Managers at another company I know, who had been around long enough, described the beginning of the business as an era of rapid innovation, adventure, and risk taking. Yet somewhere along the way, the business morphed into a bureaucracy—lumbering, risk-averse, and calcified. No one was sure of exactly when it happened,
Nonetheless, happen it did, and long ago enough so that bureaucracy was all the younger staff had ever known. They had assumed a bureaucracy the business had always been. Anything different was unimaginable for them, like a two dimensional creature trying to envision a three-dimensional world.

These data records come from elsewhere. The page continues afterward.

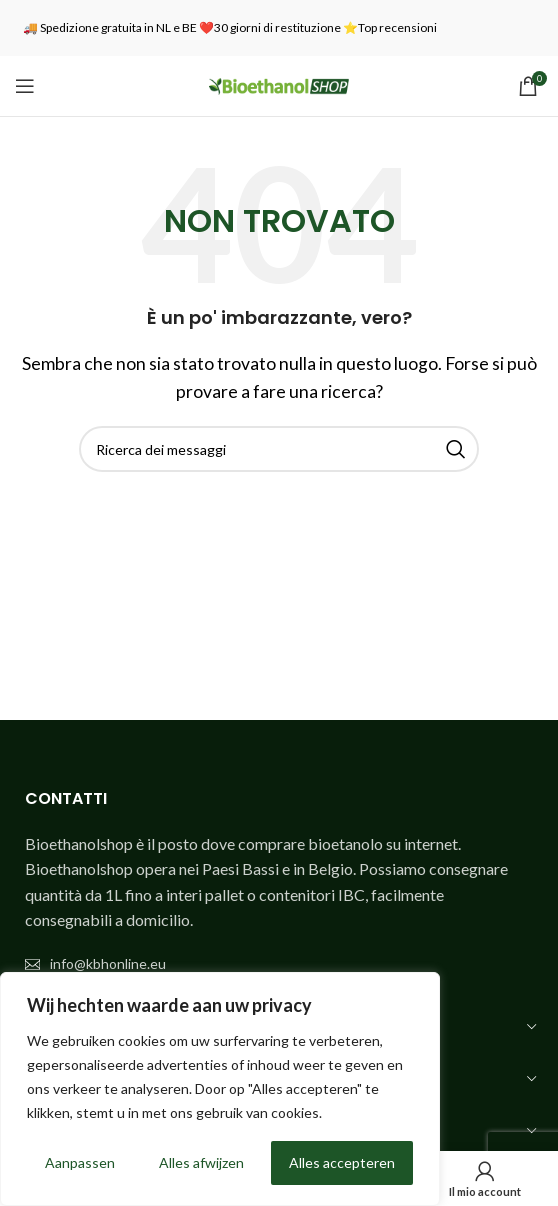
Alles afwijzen (201, 1162)
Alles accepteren (342, 1162)
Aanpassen (80, 1162)
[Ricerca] (279, 449)
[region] (220, 1089)
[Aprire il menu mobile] (25, 86)
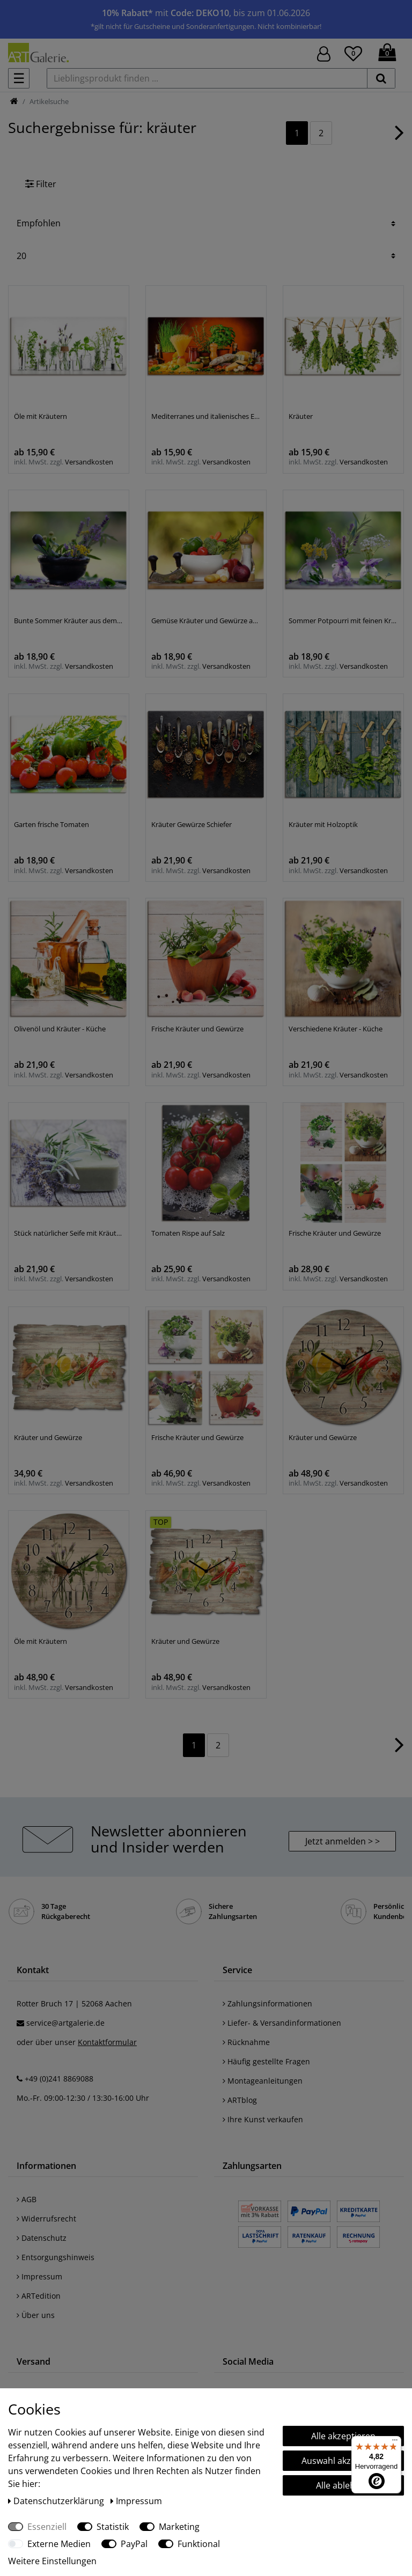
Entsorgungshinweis (55, 2257)
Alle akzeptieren (343, 2436)
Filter (40, 184)
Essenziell (47, 2527)
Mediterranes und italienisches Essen (206, 416)
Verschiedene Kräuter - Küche (335, 1029)
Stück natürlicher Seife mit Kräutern (68, 1233)
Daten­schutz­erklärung (57, 2501)
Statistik (113, 2527)
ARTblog (240, 2100)
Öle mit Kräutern (40, 416)
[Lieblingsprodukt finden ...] (207, 78)
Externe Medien (59, 2544)
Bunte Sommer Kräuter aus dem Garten (68, 620)
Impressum (39, 2276)
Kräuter (301, 416)
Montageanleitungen (263, 2081)
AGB (26, 2199)
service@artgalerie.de (65, 2023)
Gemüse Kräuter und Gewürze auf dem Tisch (206, 620)
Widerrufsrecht (46, 2218)
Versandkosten (89, 462)
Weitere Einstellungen (52, 2561)
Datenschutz (42, 2238)
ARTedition (39, 2296)
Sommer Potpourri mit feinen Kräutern (343, 620)
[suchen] (381, 78)
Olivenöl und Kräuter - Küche (60, 1029)
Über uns (36, 2315)
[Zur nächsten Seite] (399, 138)
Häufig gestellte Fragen (266, 2061)
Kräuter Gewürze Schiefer (191, 824)
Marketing (179, 2527)
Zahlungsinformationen (267, 2003)
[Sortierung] (206, 223)
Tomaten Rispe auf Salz (188, 1233)
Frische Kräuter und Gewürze (197, 1029)
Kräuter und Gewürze (48, 1437)
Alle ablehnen (343, 2485)
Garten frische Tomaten (51, 824)
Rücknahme (246, 2042)
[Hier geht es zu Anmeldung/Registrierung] (323, 53)
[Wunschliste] (353, 52)
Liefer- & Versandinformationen (282, 2023)
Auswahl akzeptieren (343, 2461)
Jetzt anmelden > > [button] (342, 1841)
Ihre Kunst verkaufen (263, 2119)
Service (237, 1970)
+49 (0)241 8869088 (59, 2078)
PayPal (134, 2544)
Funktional (199, 2544)
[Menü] (394, 2442)
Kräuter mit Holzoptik (323, 824)
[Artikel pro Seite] (206, 256)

When eras go unremarked, the understanding of the present becomes a false memory of the past, and the future promises nothing different—like a climate without seasons.
With last week’s ascension of Emperor Naruhito to the Chrysanthemum Throne, I am reminded of Japan’s tradition of naming and demarcating its eras in advance. The new Reiwa Era’s eloquent characters literally translate to English as an auspicious peace, but such a banal English phrase does no justice to the intent, ambition, and aspiration of an entire nation of people that the name Reiwa comports.

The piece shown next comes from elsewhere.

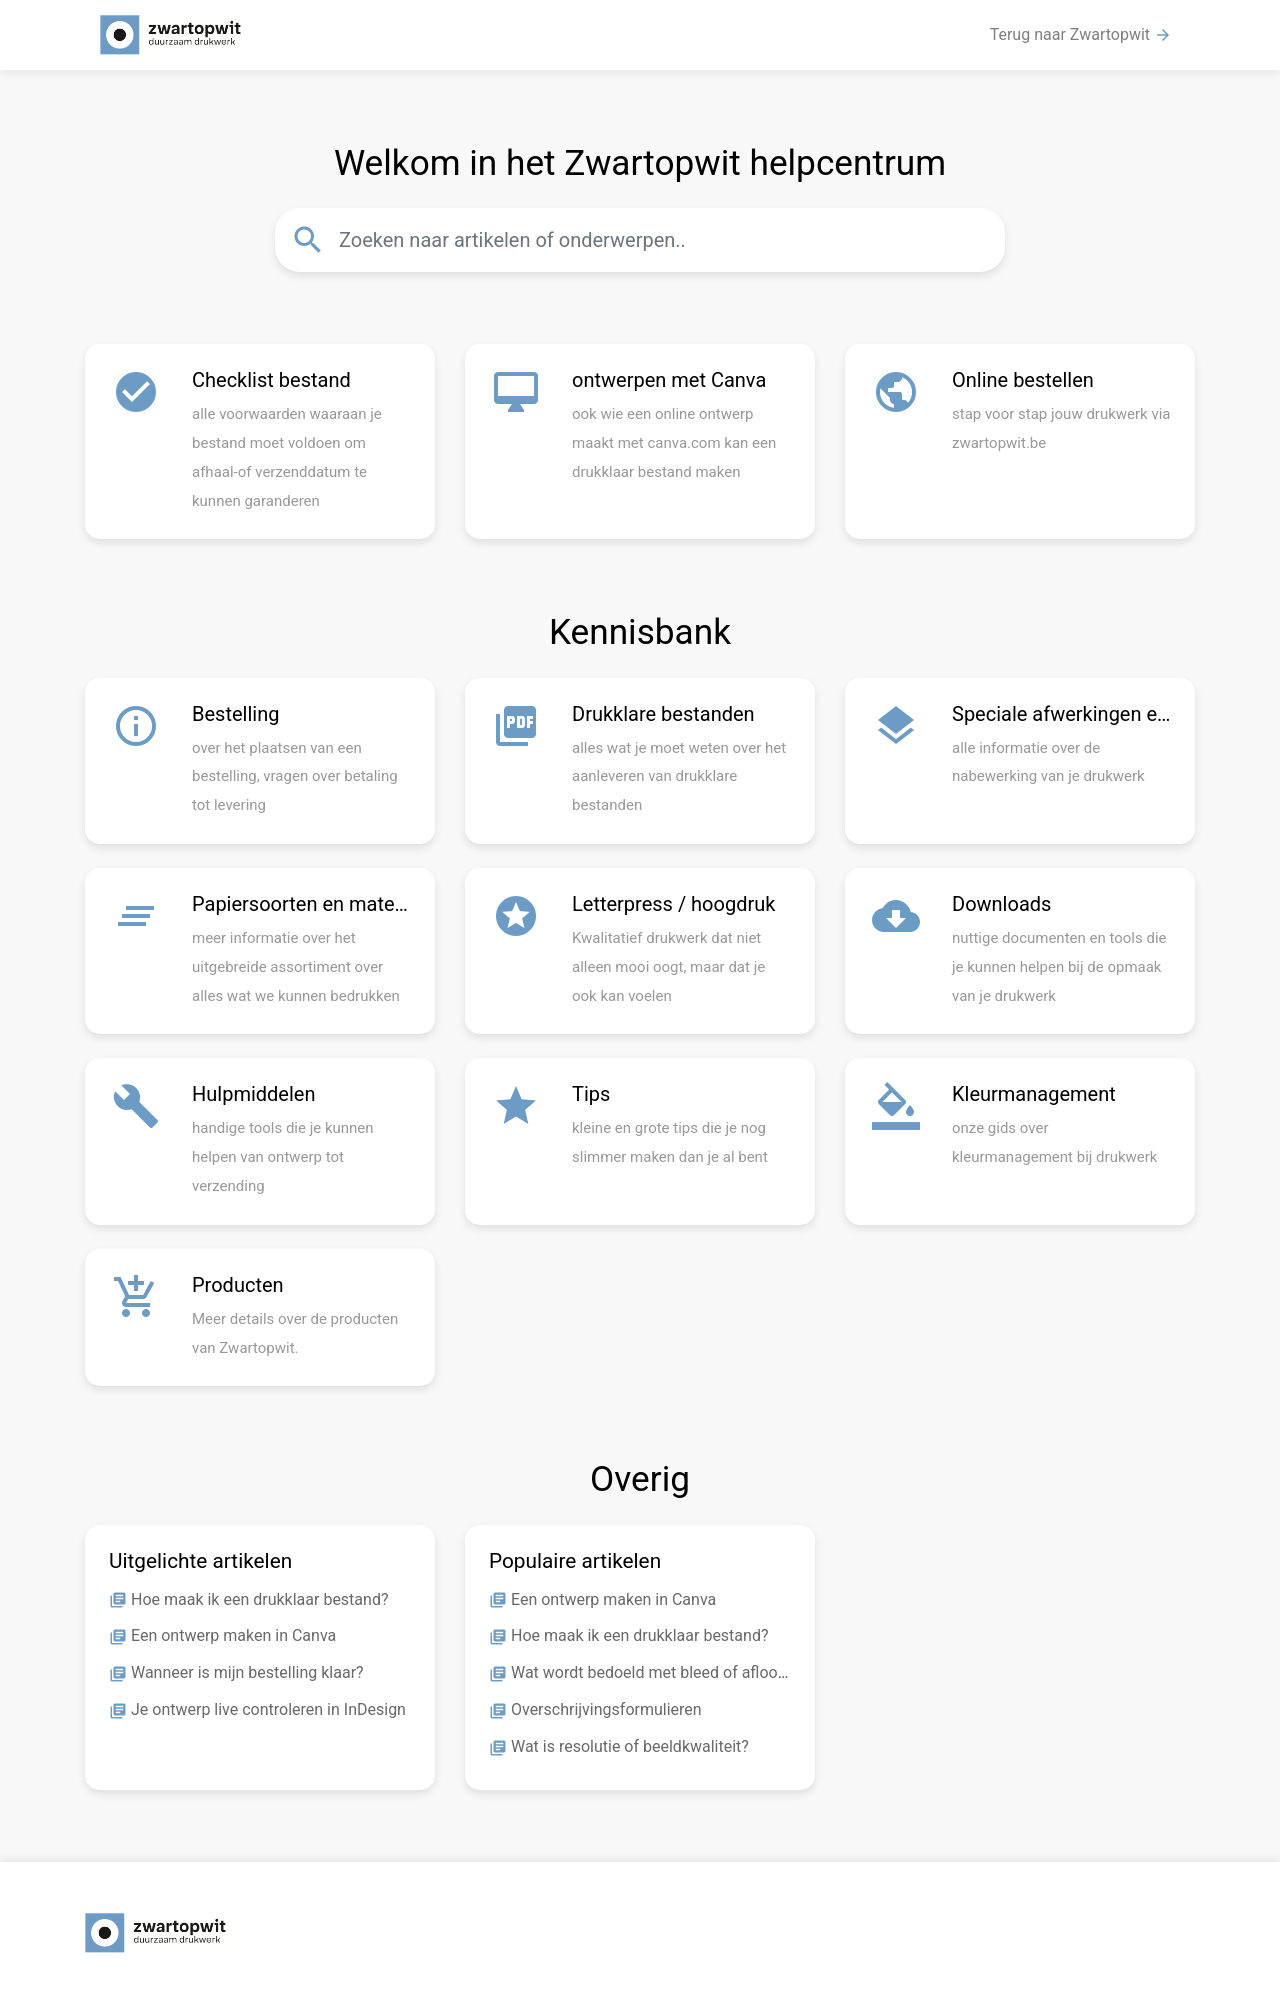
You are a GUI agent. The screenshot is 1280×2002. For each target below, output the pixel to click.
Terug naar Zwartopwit (1081, 35)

The demarcation of the Reiwa era is nothing less than a declaration of resolve to the entire world—that this is now who we are. There is no ceding to others in the future to interpret the make up of our era after we have lived it, nor for them to demarcate it in ways that suit only their convenience and sensibilities. No, our era is ours to name, demarcate, and make as we say, and not out of selfishness or ego. Our era is our legacy so others in the future can learn from us and make the next era their own.
In companies, as leaders, we create vision, declare strategy, advertise and (hopefully) espouse our values. We might even pay homage to the past, and recognize our history. Yet we often leave it to others in the future to discern and define what was our era, just as we do with past eras that others have lived—assuming we do anything at all.
It does not have to be that way. Take a page from Japanese tradition. As a leader, you can name and demarcate your own era.As a leader, you can name and demarcate your own era. Click To Tweet
You too can declare, this is now who we are. Never cede to others to interpret how your era made you—assuming people in the future will discern any distinct era of yours at all.
Your era is yours to make, and on your own terms, as long as you have the resolve to do so.